(INFORMATION SHOWN)
# # #
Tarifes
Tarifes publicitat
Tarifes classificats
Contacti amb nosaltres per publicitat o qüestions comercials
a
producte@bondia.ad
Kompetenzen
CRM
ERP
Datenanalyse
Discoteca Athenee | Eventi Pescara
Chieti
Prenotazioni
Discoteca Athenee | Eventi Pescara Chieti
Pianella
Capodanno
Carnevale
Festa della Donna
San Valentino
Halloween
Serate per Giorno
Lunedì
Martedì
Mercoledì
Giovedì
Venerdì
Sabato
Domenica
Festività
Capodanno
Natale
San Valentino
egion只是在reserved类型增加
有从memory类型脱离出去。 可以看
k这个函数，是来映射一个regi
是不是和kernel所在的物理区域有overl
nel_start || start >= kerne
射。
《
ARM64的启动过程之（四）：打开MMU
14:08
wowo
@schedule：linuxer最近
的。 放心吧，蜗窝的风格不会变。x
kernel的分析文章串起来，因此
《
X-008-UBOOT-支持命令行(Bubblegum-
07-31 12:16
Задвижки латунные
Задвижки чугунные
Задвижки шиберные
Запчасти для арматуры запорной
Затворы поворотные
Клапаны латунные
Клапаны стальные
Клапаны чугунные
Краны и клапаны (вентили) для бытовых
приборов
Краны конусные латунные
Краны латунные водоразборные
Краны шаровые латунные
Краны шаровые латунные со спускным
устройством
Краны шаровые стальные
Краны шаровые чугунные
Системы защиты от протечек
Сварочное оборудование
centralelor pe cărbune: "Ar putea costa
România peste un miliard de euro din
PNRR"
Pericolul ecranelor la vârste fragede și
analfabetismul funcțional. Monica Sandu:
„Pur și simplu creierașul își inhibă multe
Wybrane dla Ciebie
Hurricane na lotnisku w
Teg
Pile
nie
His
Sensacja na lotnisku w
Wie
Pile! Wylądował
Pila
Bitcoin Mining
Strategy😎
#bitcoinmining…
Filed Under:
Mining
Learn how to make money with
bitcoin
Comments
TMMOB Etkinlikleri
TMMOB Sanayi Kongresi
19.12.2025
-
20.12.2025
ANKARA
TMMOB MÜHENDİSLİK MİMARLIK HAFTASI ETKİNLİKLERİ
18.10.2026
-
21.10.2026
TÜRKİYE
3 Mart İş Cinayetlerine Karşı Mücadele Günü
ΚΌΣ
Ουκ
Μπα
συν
# # #
Exactly as they appear, please write out the lines from the opening of the listing above down to the line containing "analfabetismul funcțional. Monica", with both end lines included.

(WRITTEN RESPONSE)
Tarifes
Tarifes publicitat
Tarifes classificats
Contacti amb nosaltres per publicitat o qüestions comercials
a
producte@bondia.ad
Kompetenzen
CRM
ERP
Datenanalyse
Discoteca Athenee | Eventi Pescara
Chieti
Prenotazioni
Discoteca Athenee | Eventi Pescara Chieti
Pianella
Capodanno
Carnevale
Festa della Donna
San Valentino
Halloween
Serate per Giorno
Lunedì
Martedì
Mercoledì
Giovedì
Venerdì
Sabato
Domenica
Festività
Capodanno
Natale
San Valentino
egion只是在reserved类型增加
有从memory类型脱离出去。 可以看
k这个函数，是来映射一个regi
是不是和kernel所在的物理区域有overl
nel_start || start >= kerne
射。
《
ARM64的启动过程之（四）：打开MMU
14:08
wowo
@schedule：linuxer最近
的。 放心吧，蜗窝的风格不会变。x
kernel的分析文章串起来，因此
《
X-008-UBOOT-支持命令行(Bubblegum-
07-31 12:16
Задвижки латунные
Задвижки чугунные
Задвижки шиберные
Запчасти для арматуры запорной
Затворы поворотные
Клапаны латунные
Клапаны стальные
Клапаны чугунные
Краны и клапаны (вентили) для бытовых
приборов
Краны конусные латунные
Краны латунные водоразборные
Краны шаровые латунные
Краны шаровые латунные со спускным
устройством
Краны шаровые стальные
Краны шаровые чугунные
Системы защиты от протечек
Сварочное оборудование
centralelor pe cărbune: "Ar putea costa
România peste un miliard de euro din
PNRR"
Pericolul ecranelor la vârste fragede și
analfabetismul funcțional. Monica Sandu:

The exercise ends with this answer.